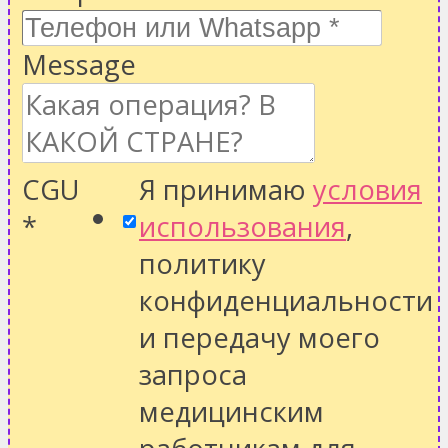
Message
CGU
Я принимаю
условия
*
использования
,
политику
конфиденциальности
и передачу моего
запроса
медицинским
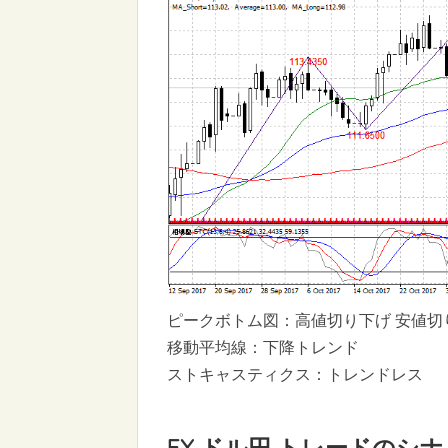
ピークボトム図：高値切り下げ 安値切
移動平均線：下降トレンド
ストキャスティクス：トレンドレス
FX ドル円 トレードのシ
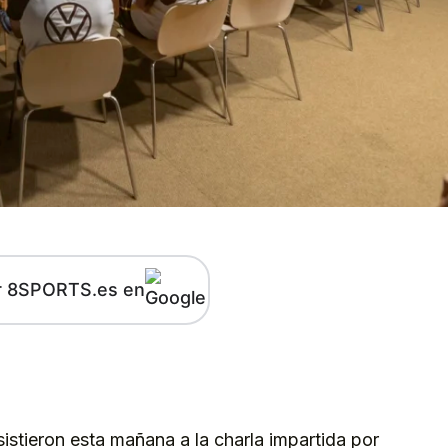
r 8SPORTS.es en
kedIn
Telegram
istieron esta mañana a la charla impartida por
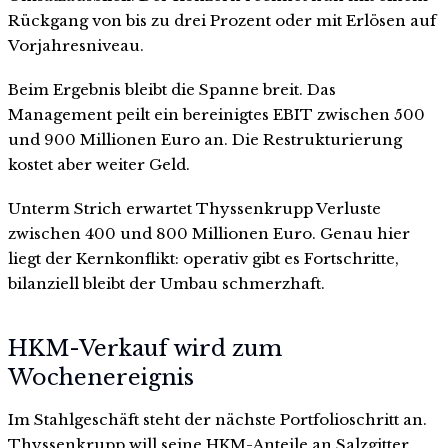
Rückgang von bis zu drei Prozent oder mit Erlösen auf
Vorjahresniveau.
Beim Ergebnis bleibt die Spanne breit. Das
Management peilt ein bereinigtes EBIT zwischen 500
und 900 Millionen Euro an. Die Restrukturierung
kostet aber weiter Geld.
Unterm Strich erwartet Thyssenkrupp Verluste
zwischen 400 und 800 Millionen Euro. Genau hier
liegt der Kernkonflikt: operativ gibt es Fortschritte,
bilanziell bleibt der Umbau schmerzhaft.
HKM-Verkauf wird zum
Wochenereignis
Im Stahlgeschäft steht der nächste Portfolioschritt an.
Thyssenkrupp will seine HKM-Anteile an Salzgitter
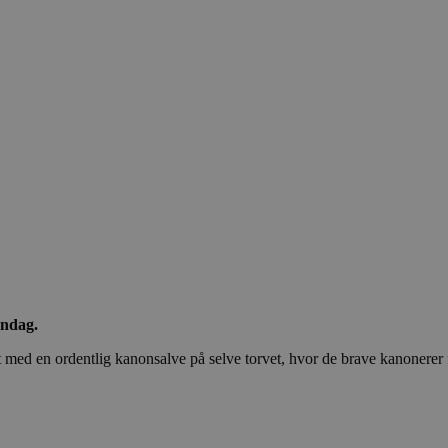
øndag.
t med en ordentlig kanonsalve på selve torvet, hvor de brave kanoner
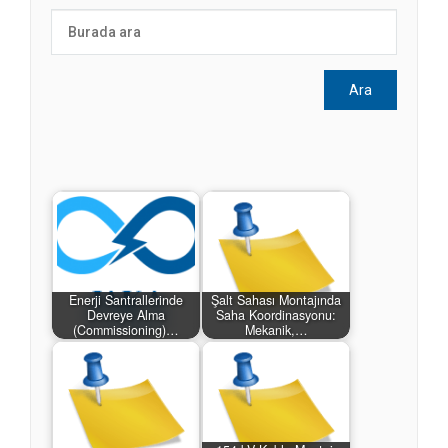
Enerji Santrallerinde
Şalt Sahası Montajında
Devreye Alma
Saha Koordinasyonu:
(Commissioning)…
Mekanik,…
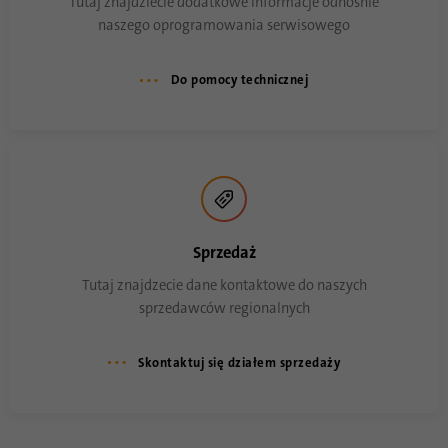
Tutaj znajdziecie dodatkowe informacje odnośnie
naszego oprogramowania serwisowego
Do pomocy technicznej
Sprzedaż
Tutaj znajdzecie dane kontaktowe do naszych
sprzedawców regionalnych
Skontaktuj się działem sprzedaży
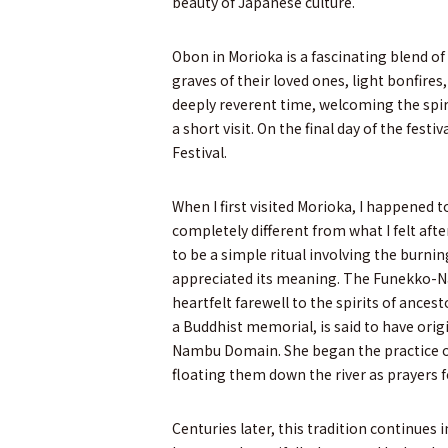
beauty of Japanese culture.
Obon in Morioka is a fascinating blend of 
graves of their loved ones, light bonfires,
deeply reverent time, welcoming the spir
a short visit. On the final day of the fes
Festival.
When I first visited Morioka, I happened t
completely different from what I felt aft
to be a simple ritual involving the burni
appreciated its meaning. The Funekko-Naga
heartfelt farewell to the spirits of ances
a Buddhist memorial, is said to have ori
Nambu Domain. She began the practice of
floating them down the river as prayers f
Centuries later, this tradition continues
****
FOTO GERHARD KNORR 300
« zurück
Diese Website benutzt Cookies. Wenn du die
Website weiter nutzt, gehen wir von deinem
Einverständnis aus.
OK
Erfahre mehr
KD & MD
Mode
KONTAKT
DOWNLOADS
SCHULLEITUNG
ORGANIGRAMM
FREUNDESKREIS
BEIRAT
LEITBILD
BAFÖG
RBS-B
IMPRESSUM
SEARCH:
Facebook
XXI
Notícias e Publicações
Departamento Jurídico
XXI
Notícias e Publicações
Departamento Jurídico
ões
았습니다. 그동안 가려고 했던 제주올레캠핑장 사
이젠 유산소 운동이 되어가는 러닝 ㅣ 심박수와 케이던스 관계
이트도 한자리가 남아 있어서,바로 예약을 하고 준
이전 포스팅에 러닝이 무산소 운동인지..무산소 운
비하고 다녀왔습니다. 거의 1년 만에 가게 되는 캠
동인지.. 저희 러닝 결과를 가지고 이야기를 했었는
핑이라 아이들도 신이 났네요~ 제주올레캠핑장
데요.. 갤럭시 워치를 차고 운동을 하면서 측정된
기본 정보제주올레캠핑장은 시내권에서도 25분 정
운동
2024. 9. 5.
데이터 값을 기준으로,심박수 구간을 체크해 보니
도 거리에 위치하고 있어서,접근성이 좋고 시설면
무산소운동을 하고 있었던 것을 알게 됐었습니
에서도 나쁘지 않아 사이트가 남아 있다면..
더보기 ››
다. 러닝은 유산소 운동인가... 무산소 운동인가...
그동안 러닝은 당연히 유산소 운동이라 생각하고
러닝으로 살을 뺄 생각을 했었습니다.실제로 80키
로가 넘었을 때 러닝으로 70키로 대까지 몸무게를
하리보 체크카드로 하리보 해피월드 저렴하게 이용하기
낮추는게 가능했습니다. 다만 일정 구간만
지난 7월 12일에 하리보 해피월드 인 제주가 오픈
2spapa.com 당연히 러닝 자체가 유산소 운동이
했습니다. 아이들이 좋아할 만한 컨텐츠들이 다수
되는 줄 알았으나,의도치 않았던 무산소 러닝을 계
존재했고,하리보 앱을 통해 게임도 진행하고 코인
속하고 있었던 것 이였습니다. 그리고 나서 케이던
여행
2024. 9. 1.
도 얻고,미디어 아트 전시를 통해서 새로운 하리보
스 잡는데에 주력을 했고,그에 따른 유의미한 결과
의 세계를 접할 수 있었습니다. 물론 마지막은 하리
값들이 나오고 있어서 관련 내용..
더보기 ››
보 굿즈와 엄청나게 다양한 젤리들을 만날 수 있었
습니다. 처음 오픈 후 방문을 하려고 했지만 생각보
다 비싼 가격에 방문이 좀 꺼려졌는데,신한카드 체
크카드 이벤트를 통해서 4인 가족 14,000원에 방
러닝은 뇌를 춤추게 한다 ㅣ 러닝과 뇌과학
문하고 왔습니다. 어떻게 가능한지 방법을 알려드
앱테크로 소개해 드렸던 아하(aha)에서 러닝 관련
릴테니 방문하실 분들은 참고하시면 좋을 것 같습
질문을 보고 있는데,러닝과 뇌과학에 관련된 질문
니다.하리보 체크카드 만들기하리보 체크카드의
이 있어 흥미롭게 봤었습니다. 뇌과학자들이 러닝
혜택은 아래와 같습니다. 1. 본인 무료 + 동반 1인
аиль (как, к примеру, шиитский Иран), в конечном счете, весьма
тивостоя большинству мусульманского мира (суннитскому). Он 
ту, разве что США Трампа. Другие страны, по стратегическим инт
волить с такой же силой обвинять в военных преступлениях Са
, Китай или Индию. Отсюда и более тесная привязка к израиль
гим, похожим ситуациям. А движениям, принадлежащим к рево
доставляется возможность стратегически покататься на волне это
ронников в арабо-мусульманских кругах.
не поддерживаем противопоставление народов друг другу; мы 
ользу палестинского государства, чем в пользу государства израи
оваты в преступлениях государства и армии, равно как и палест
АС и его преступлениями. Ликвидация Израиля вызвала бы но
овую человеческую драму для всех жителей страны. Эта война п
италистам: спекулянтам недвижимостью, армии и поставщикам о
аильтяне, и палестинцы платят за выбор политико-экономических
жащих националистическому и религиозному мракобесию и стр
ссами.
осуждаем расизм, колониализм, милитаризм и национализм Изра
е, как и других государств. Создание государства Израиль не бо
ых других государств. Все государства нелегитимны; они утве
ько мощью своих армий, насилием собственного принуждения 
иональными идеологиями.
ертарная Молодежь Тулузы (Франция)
****
# Work to complete:
Go through the records and pull out each line that includes the word "Tutaj".

# Solution to the exercise:
Tutaj znajdziecie dodatkowe informacje odnośnie
Tutaj znajdzecie dane kontaktowe do naszych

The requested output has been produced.